═══ Record set ═══
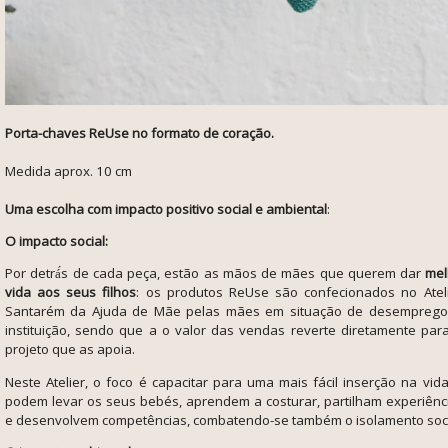
Porta-chaves ReUse no formato de coração.
Medida aprox. 10 cm
Uma escolha com impacto positivo social e ambiental
:
O impacto social:
Por detrá́s de cada peça, estão as mãos de mães que querem dar
mel
vida aos seus filhos
: os produtos ReUse são confecionados no Atel
Santarém da Ajuda de Mãe pelas mães em situação de desemprego
instituição, sendo que a
o valor das vendas reverte diretamente par
projeto que as apoia.
Neste Atelier, o foco é capacitar para uma mais fácil inserção na vid
podem levar os seus bebés, aprendem a costurar, partilham experiênc
e desenvolvem competências, combatendo-se também o isolamento soci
═══
Goal of the exercise |
Only lines containing the string "social" are needed. Pull each of them out of the records above.

Output of the exercise |
Uma escolha com impacto positivo social e ambiental
O impacto social:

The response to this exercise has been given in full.